Nothing in the public domain is being re-protected, and no new ambiguity is being introduced that will adversely affect librarians and archivists. To the contrary, CLASSICS would serve to clarify important protections for these institutions that only exist in the federal statute but which do not apply under state law.
Beyond the key facts being misrepresented, there is another dimension to the recent assault on this bill that is hard to overlook. Many of the artists who stand to benefit from CLASSICS happen to be people of color because the period between the 50s and the 70s is the same era when artists of color gained wider mainstream acceptance in the market. (Hell, if this were just the Ray Charles Act alone, it would be worth considering.)
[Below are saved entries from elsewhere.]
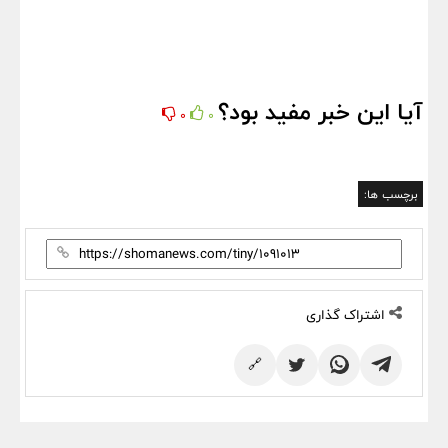
آیا این خبر مفید بود؟
0
0
برچسب ها:
اشتراک گذاری
🔗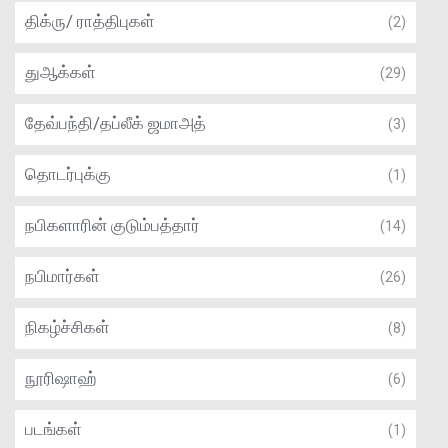
திக்ரு/ ராத்திபுகள்
(2)
துஆக்கள்
(29)
தேவ்பந்தி/தப்லீக் ஜமாஅத்
(3)
தொடர்புக்கு
(1)
நபிகளாரின் குடும்பத்தார்
(14)
நபிமார்கள்
(26)
நிகழ்ச்சிகள்
(8)
நூரிஷாஹ்
(6)
படங்கள்
(1)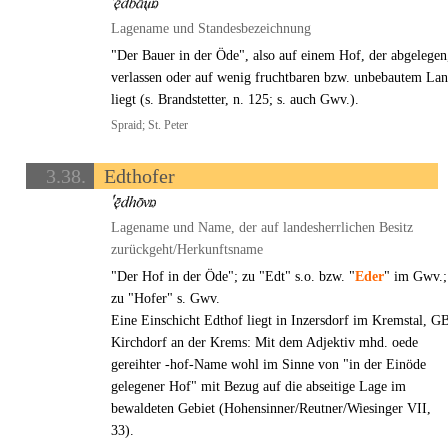
Lagename und Standesbezeichnung
"Der Bauer in der Öde", also auf einem Hof, der abgelegen
verlassen oder auf wenig fruchtbaren bzw. unbebautem La
liegt (s. Brandstetter, n. 125; s. auch Gwv.).
Spraid; St. Peter
3.38.
Edthofer
Lagename und Name, der auf landesherrlichen Besitz
zurückgeht/Herkunftsname
"Der Hof in der Öde"; zu "Edt" s.o. bzw. "
Eder
" im Gwv.;
zu "Hofer" s. Gwv.
Eine Einschicht Edthof liegt in Inzersdorf im Kremstal, G
Kirchdorf an der Krems: Mit dem Adjektiv mhd. oede
gereihter -hof-Name wohl im Sinne von "in der Einöde
gelegener Hof" mit Bezug auf die abseitige Lage im
bewaldeten Gebiet (Hohensinner/Reutner/Wiesinger VII,
33).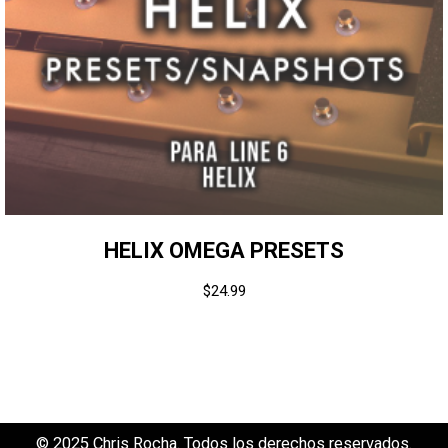
HELIX OMEGA PRESETS
$
24.99
© 2025 Chris Rocha. Todos los derechos reservados.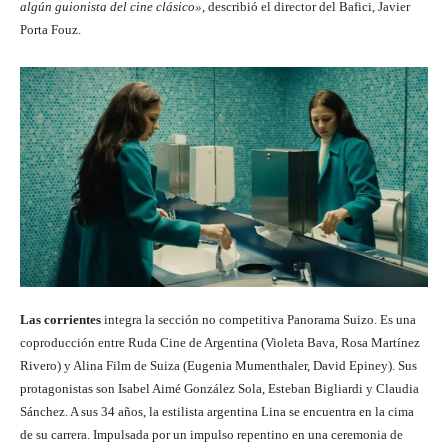
algún guionista del cine clásico»,
describió el director del Bafici, Javier
Porta Fouz.
Las corrientes
integra la sección no competitiva Panorama Suizo. Es una
coproducción entre Ruda Cine de Argentina (Violeta Bava, Rosa Martínez
Rivero) y Alina Film de Suiza (Eugenia Mumenthaler, David Epiney). Sus
protagonistas son Isabel Aimé González Sola, Esteban Bigliardi y Claudia
Sánchez. A sus 34 años, la estilista argentina Lina se encuentra en la cima
de su carrera. Impulsada por un impulso repentino en una ceremonia de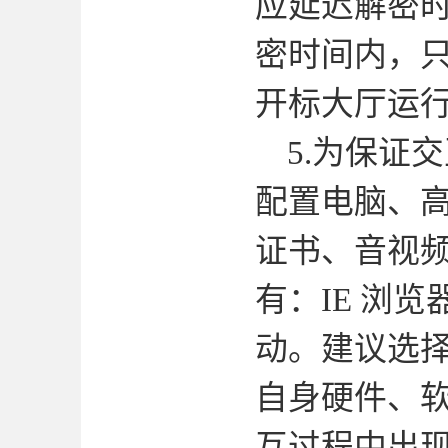
应延迟解密
密时间内，
开标大厅运
5.
为保证交
配置电脑、
证书、音视
有：
IE
浏览
动。建议选
自身硬件、
互过程中出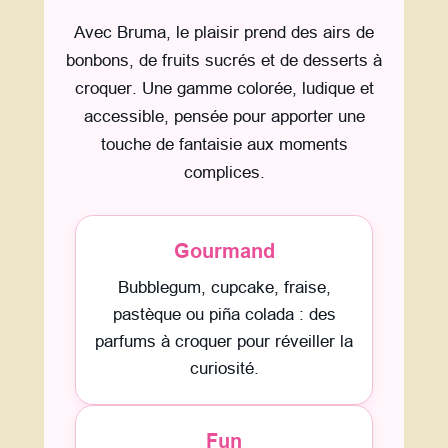
Avec Bruma, le plaisir prend des airs de
bonbons, de fruits sucrés et de desserts à
croquer. Une gamme colorée, ludique et
accessible, pensée pour apporter une
touche de fantaisie aux moments
complices.
Gourmand
Bubblegum, cupcake, fraise,
pastèque ou piña colada : des
parfums à croquer pour réveiller la
curiosité.
Fun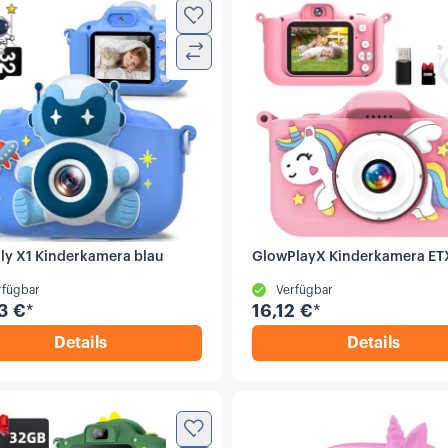
Zur Wunschliste hinzufügen
Vergleichen
ly X1 Kinderkamera blau
GlowPlayX Kinderkamera ET
rfügbar
Verfügbar
3 €
*
16,12 €
*
Details
Details
,
Gofunly X1 Kinderkamera blau
,
GlowPla
Zur Wunschliste hinzufügen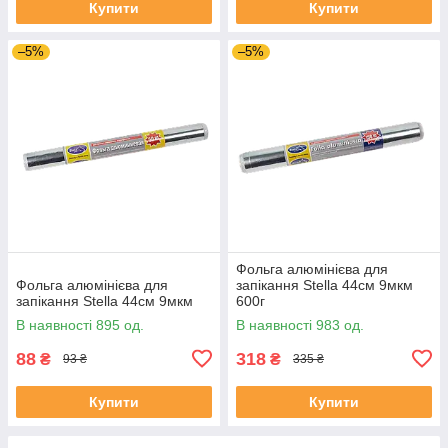
Купити
Купити
–5%
–5%
Фольга алюмінієва для
Фольга алюмінієва для
запікання Stella 44см 9мкм
запікання Stella 44см 9мкм
600г
В наявності 895 од.
В наявності 983 од.
88
318
₴
₴
93 ₴
335 ₴
Купити
Купити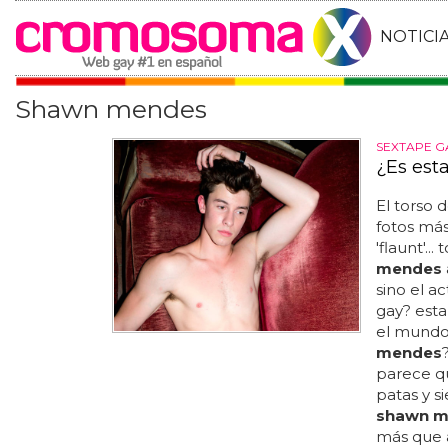
NOTICI
Shawn mendes
SEXTAPE G
¿Es est
El torso
fotos más
'flaunt'.
mendes
sino el a
gay? esta
el mundo,
mendes
parece q
patas y s
shawn m
más que 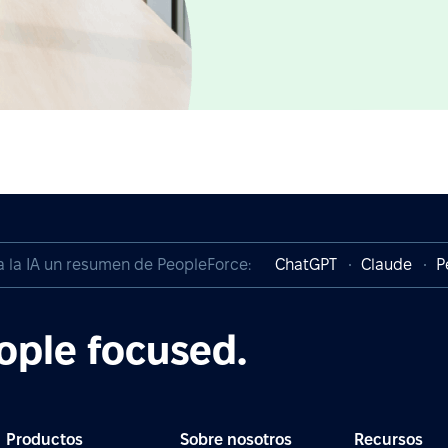
a la IA un resumen de PeopleForce:
ChatGPT
Claude
P
ople focused.
Productos
Sobre nosotros
Recursos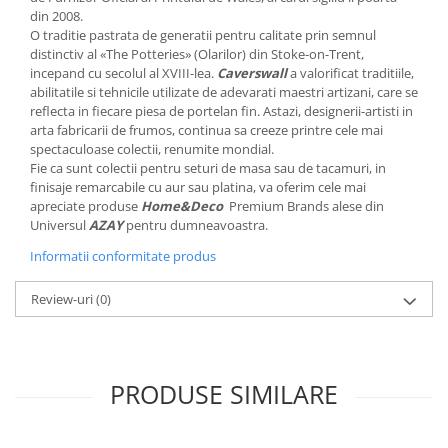
MORRIS&AMP;CO
din 2008.
O traditie pastrata de generatii pentru calitate prin semnul
KINGSLEY
distinctiv al «The Potteries» (Olarilor) din Stoke-on-Trent,
SERENDIPITY GOLD
incepand cu secolul al XVIII-lea.
Caverswall
a valorificat traditiile,
SERENDIPITY PLATINUM
abilitatile si tehnicile utilizate de adevarati maestri artizani, care se
reflecta in fiecare piesa de portelan fin. Astazi, designerii-artisti in
CHELSEA
arta fabricarii de frumos, continua sa creeze printre cele mai
MEDICEA
spectaculoase colectii, renumite mondial.
Fie ca sunt colectii pentru seturi de masa sau de tacamuri, in
CELESTIAL
finisaje remarcabile cu aur sau platina, va oferim cele mai
PATCHWORK WILLOW
apreciate produse
Home&Deco
Premium Brands alese din
BLUE LILY
Universul
AZAY
pentru dumneavoastra.
HIBISCUS
Informatii conformitate produs
SWAN
Review-uri
(0)
FLORENTINE TURQUOISE
ANTHEMION GREY
ORCHARD
CREATURES OF CURIOSITY
PRODUSE SIMILARE
JARDIN
RENAISSANCE RED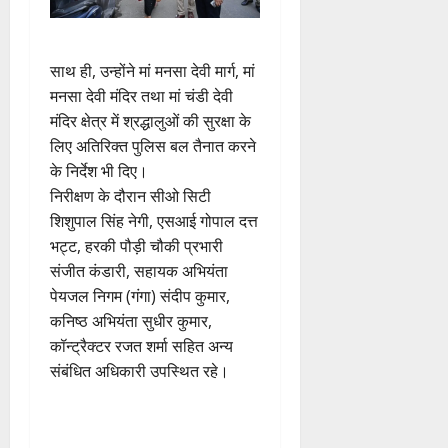
साथ ही, उन्होंने मां मनसा देवी मार्ग, मां
मनसा देवी मंदिर तथा मां चंडी देवी
मंदिर क्षेत्र में श्रद्धालुओं की सुरक्षा के
लिए अतिरिक्त पुलिस बल तैनात करने
के निर्देश भी दिए।
निरीक्षण के दौरान सीओ सिटी
शिशुपाल सिंह नेगी, एसआई गोपाल दत्त
भट्ट, हरकी पौड़ी चौकी प्रभारी
संजीत कंडारी, सहायक अभियंता
पेयजल निगम (गंगा) संदीप कुमार,
कनिष्ठ अभियंता सुधीर कुमार,
कॉन्ट्रैक्टर रजत शर्मा सहित अन्य
संबंधित अधिकारी उपस्थित रहे।
P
When I think about the indispensable music created by artists like Smokey Robinson, The Supremes, Otis Redding, Marvin Gaye et al, and then contrast all those beautiful sounds against the whinging noise of Doctorow and his pals at EFF and Public Knowledge, the duplicity of these privileged, ivory-tower “activists” takes on a whole new shade of offensiveness. It is truly fascinating to see Doctorow and his friends insist that the quirky history of sound recording copyrights must continue to disenfranchise this particular group of artists from a share in the revenue generated by certain corporations broadcasting their music.
That’s some bizarre logic coming from the same people who love to repeat the refrain that music copyright is irrelevant because the labels “always screw artists anyway.” Not only is this talking point an oversimplified cliché, but in this context, it’s tantamount to calling the individual artists who have endorsed CLASSICS a bunch of liars about their own careers. Moreover, the critics who portray this bill as just another “gift to labels” fail to mention that the royalty split under the §114 statutory license is 50% to the recording owner, 45% to featured artists, and 2.5% each to non-featured vocalists and non-featured musicians.
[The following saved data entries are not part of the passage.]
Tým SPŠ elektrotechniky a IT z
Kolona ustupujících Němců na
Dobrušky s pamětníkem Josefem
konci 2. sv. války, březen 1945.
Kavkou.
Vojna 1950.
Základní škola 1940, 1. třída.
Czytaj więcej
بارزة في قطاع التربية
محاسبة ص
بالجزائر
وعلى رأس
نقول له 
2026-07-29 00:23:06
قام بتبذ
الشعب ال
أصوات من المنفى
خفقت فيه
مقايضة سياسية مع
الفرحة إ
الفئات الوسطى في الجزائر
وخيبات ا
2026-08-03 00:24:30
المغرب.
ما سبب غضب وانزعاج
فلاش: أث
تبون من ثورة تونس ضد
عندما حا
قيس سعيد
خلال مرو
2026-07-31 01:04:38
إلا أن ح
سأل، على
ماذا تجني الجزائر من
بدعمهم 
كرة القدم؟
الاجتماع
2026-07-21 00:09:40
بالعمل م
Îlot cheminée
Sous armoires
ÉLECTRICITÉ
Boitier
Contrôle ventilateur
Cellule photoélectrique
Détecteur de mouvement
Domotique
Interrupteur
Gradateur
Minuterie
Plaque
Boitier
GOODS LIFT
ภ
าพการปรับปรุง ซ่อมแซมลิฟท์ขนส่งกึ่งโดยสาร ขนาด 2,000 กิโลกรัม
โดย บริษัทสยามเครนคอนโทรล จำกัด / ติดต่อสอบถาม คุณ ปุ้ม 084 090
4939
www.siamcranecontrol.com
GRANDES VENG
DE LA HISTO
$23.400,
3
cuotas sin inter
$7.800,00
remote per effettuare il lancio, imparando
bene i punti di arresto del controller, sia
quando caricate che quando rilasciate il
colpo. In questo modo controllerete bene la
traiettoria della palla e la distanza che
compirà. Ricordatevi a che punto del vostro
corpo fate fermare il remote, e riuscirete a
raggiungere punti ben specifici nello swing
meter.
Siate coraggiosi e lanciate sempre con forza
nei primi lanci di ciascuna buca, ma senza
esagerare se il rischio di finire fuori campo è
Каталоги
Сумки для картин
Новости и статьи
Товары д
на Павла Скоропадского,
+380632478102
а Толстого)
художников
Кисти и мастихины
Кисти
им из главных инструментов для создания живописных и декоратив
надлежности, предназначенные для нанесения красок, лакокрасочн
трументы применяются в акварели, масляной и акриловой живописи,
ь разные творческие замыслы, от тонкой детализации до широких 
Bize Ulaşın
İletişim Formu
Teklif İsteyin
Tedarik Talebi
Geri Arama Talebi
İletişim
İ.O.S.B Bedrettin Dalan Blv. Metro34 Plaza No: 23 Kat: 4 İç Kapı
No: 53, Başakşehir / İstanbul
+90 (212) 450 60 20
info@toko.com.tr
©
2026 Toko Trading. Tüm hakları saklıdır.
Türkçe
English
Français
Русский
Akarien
I don’t like to insert race where it doesn’t belong, but in this case, the optics are little too blatant to ignore. There are plenty of opportunities for opinion, debate, and theory on the subject of copyright law, but here’s the meat-and-potatoes of the fairly uncomplicated CLASSICS Act as Robinson put it:
“Now, I fully recognize I have been blessed and I’ve been lucky. But for many legacy musicians and their families, this issue is far more urgent. I’m 78 years young, but many artists I came up with are unable to tour or make appearances or record new material to earn a living. They should be able to rely on income from the recordings used by digital radio companies to attract listeners and earn profits. For so many, especially at this point in their careers, this is how they make ends meet. It’s how they pay their mortgage and their medical bills. It’s how they feed their families.”
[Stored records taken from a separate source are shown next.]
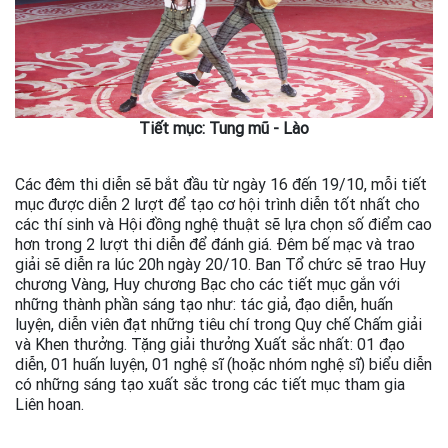
Tiết mục: Tung mũ - Lào
Các đêm thi diễn sẽ bắt đầu từ ngày 16 đến 19/10, mỗi tiết
mục được diễn 2 lượt để tạo cơ hội trình diễn tốt nhất cho
các thí sinh và Hội đồng nghệ thuật sẽ lựa chọn số điểm cao
hơn trong 2 lượt thi diễn để đánh giá. Đêm bế mạc và trao
giải sẽ diễn ra lúc 20h ngày 20/10. Ban Tổ chức sẽ trao Huy
chương Vàng, Huy chương Bạc cho các tiết mục gắn với
những thành phần sáng tạo như: tác giả, đạo diễn, huấn
luyện, diễn viên đạt những tiêu chí trong Quy chế Chấm giải
và Khen thưởng. Tặng giải thưởng Xuất sắc nhất: 01 đạo
diễn, 01 huấn luyện, 01 nghệ sĩ (hoặc nhóm nghệ sĩ) biểu diễn
có những sáng tạo xuất sắc trong các tiết mục tham gia
Liên hoan.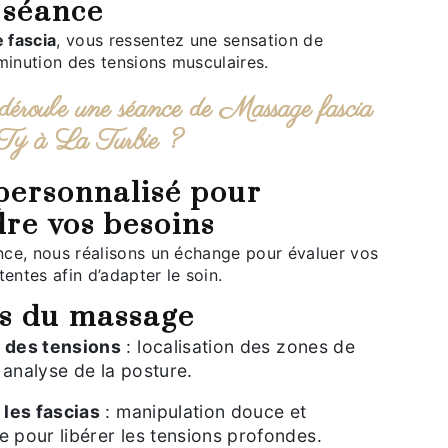
 séance
 fascia
, vous ressentez une sensation de
minution des tensions musculaires.
Ty à La Turbie ?
re vos besoins
tentes afin d’adapter le soin.
es du massage
n des tensions
: localisation des zones de
 analyse de la posture.
r les fascias
: manipulation douce et
e pour libérer les tensions profondes.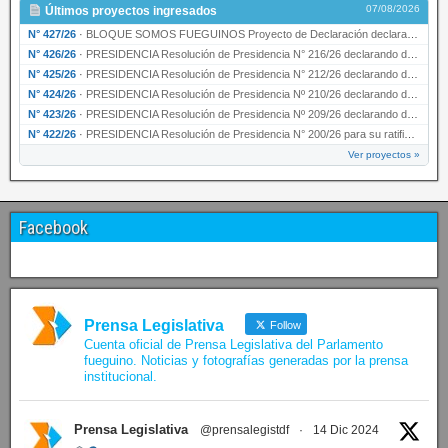
07/08/2026
Últimos proyectos ingresados
N° 427/26
·
BLOQUE SOMOS FUEGUINOS Proyecto de Declaración declarando de interés provincial PRESIDENCI…
N° 426/26
·
PRESIDENCIA Resolución de Presidencia N° 216/26 declarando de interés provincial la labor …
N° 425/26
·
PRESIDENCIA Resolución de Presidencia N° 212/26 declarando de interés provincial el “50° A…
N° 424/26
·
PRESIDENCIA Resolución de Presidencia Nº 210/26 declarando de interés provincial el proyec…
N° 423/26
·
PRESIDENCIA Resolución de Presidencia Nº 209/26 declarando de interés provincial la presen…
N° 422/26
·
PRESIDENCIA Resolución de Presidencia N° 200/26 para su ratificación.
Ver proyectos »
Facebook
Prensa Legislativa
Follow
Cuenta oficial de Prensa Legislativa del Parlamento
fueguino. Noticias y fotografías generadas por la prensa
institucional.
Prensa Legislativa
@prensalegistdf
·
14 Dic 2024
Are Doctorow and his entitled entourage really comfortable saying Robinson is just wrong? And then further twist this improbable narrative by introducing Orrin Hatch as the legislative knife in Smokey’s hand? I think Cory and Friends should find something else to boing-boing about, and anyone with a basic sense of fairness should “second that emotion.”
The reality. This isn’t about the public paying for anything, but rather enabling the music streaming industry to rob songwriters and musicians one more time. Sorry Smokey, we can’t pay you because we want the money.